- **STORED DATA**
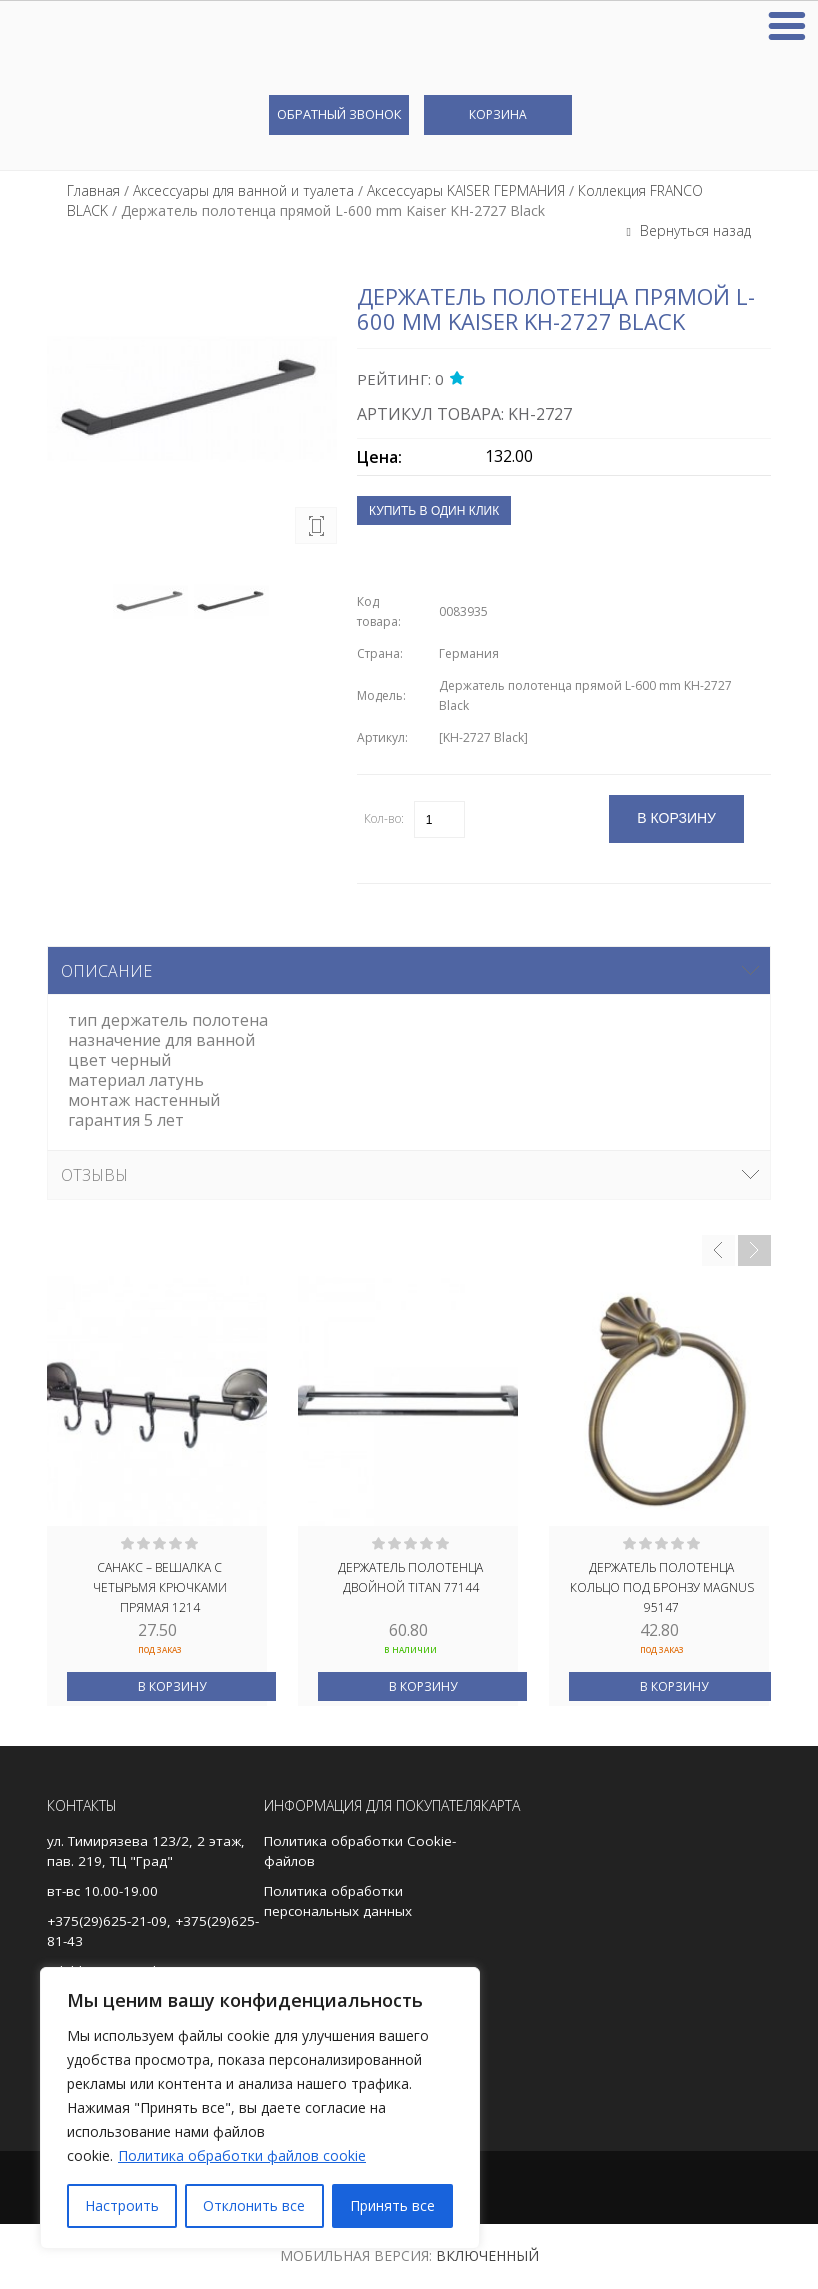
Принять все (392, 2205)
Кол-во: (384, 818)
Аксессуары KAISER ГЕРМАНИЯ (466, 190)
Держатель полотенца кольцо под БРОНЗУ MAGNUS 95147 (662, 1586)
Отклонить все (254, 2205)
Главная (93, 190)
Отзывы (94, 1175)
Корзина (498, 114)
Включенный (487, 2255)
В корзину (172, 1686)
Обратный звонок (339, 114)
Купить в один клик (434, 511)
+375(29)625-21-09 (107, 1921)
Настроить (122, 2205)
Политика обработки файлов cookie (242, 2155)
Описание (106, 971)
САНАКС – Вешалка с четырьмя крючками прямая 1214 (160, 1586)
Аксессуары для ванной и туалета (243, 190)
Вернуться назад (693, 230)
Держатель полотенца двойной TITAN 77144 (410, 1577)
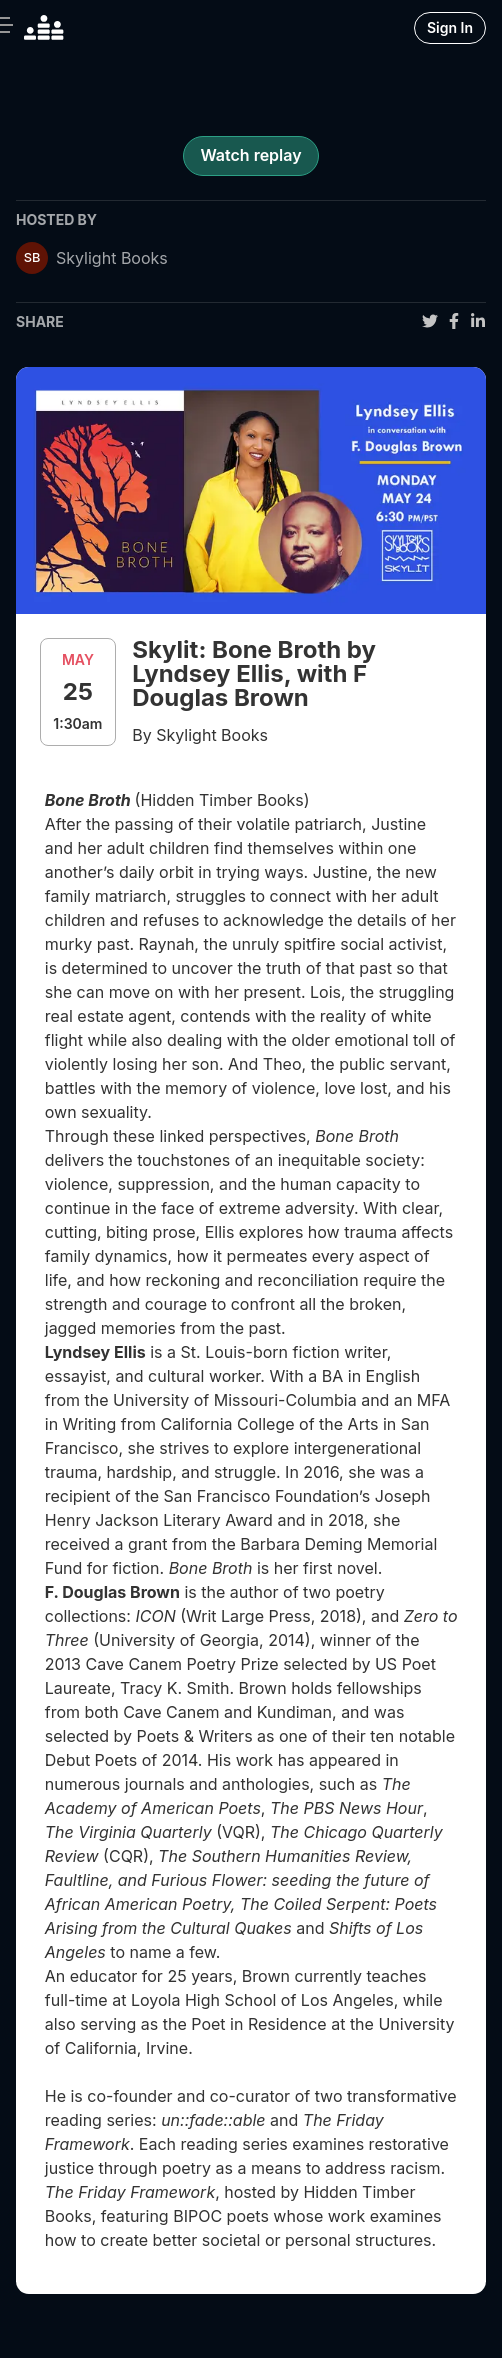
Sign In (450, 27)
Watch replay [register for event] (250, 155)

- **DIRECTIONS FOR THIS TASK**
Write out every line from the data above that includes "полотенца".

- **RESPONSE TO THE EXERCISE**
Держатель полотенца кольцо под БРОНЗУ MAGNUS 95147 (662, 1586)
Держатель полотенца двойной TITAN 77144 (410, 1577)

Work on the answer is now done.